Assessment of mitochondrial membrane potential (ΔΨm)
Cells were stained with MitoSpy Orange (MSO, Biolegend Cat# 424804) to assess for differences in mitochondrial membrane potential (ΔΨm). Cells (0.2 × 106) were incubated in RPMI 1640/10% FCS with 25 nM MSO for 20 min at 37°C and 5% CO2 before undergoing washing and analysis by flow cytometry.

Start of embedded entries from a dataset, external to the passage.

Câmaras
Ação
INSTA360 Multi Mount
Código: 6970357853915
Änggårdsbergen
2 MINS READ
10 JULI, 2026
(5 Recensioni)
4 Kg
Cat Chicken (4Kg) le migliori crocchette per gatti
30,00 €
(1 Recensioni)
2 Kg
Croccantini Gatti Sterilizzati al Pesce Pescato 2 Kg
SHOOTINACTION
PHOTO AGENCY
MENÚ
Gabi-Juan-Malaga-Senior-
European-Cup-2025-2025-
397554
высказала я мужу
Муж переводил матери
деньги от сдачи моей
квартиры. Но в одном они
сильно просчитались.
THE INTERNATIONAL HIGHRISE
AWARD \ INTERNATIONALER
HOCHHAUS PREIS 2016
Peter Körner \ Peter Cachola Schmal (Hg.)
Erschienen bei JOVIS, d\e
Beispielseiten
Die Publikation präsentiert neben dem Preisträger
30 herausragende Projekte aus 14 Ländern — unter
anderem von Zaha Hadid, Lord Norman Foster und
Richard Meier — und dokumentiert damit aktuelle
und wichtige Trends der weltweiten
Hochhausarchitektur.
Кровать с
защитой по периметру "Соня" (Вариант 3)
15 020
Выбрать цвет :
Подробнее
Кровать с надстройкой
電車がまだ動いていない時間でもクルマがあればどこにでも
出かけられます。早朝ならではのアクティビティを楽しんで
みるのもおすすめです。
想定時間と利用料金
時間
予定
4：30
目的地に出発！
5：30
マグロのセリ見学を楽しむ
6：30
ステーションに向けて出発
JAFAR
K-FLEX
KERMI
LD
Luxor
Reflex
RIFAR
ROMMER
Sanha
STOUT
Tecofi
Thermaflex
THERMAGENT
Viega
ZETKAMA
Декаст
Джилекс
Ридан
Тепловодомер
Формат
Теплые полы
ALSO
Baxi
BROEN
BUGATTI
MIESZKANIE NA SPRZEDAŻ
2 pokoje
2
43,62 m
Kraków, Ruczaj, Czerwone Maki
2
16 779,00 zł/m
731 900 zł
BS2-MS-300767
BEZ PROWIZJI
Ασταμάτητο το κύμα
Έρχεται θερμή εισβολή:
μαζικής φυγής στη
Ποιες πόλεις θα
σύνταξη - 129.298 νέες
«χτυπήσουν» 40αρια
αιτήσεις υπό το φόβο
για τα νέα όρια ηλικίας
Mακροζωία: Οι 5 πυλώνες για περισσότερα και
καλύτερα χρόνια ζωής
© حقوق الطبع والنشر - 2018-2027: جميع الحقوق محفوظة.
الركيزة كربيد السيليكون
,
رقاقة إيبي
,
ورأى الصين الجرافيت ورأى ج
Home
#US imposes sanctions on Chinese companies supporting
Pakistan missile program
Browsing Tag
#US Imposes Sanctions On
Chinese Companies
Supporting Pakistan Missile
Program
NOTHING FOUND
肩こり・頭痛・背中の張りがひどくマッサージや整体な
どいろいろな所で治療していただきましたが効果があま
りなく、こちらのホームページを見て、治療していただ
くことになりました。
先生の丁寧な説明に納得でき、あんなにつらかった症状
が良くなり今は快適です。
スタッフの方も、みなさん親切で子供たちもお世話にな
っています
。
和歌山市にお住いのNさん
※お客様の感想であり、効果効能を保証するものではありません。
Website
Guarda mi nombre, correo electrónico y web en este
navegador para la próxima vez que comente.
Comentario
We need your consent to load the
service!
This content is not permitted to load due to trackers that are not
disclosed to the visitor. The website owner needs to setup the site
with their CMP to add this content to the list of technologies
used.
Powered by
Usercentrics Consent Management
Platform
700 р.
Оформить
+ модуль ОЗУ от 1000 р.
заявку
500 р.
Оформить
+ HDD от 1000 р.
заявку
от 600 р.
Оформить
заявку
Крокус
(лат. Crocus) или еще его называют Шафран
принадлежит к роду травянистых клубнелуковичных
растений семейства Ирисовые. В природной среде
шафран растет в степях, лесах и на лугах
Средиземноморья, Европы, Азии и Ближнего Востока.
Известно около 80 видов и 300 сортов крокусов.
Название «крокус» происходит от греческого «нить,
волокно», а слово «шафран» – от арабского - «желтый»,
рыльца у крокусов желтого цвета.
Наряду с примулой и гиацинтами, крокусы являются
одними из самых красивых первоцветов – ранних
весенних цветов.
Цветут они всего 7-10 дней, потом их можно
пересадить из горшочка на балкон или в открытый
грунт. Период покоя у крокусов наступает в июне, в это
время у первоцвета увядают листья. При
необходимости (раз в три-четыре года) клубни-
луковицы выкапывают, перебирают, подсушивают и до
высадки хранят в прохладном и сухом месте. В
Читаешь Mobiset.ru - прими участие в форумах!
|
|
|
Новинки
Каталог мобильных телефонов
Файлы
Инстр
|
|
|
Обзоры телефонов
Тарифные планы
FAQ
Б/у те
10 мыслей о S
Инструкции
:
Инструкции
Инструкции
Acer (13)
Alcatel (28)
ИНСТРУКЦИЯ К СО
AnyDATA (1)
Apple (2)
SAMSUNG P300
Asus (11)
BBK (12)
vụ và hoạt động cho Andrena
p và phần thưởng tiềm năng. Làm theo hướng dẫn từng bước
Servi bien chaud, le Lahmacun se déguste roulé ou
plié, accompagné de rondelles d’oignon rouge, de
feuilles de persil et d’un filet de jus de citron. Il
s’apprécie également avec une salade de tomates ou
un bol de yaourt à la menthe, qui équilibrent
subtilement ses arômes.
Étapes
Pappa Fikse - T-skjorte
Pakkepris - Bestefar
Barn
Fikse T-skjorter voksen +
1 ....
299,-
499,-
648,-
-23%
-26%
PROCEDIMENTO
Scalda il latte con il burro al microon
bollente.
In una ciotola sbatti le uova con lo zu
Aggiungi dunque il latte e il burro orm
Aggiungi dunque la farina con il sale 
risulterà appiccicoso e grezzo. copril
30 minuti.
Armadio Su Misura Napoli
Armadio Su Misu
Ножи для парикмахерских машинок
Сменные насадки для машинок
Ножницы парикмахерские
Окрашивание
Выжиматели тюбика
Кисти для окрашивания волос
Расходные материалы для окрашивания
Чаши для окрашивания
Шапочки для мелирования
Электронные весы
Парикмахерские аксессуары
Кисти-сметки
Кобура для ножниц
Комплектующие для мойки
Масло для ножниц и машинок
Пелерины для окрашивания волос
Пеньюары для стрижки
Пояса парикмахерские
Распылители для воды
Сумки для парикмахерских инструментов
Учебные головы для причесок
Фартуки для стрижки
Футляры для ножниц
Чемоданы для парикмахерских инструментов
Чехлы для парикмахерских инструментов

Extracellular flux analysis (Seahorse)
For analysis of the oxygen consumption rate (OCR, pmol/min) and extracellular acidification rate (ECAR, mpH/min), the Seahorse XFe96 metabolic extracellular flux analyzer was used (Agilent). CD4+ T cells, previously activated with 0 or 5 mM succinate were resuspended in serum-free, unbuffered RPMI 1640 (Agilent) and were plated onto Seahorse cell plates (2.5 × 105 cells per well) coated with poly-d-lysine (Invitrogen) to enhance T cell attachment. Perturbation profiling of the use of metabolic pathways was done by the addition of oligomycin (1 μM), Bam-15 (3 μM), and rotenone/antimycin A (both 2 μM; all are given as final concentrations, all from Sigma-Aldrich). ATP-coupled OCR was calculated as the mean of the 3 measurements before oligomycin injection minus the mean of the 3 measurements after oligomycin injection. Basal glycolysis was calculated as the mean of the 3 measurements after glucose injection minus the mean of the 3 measurements before glucose injection. Rates of mitochondrial, glycolytic and total ATP synthesis were calculated from measured OCR and ECAR data using Agilent Wave Software.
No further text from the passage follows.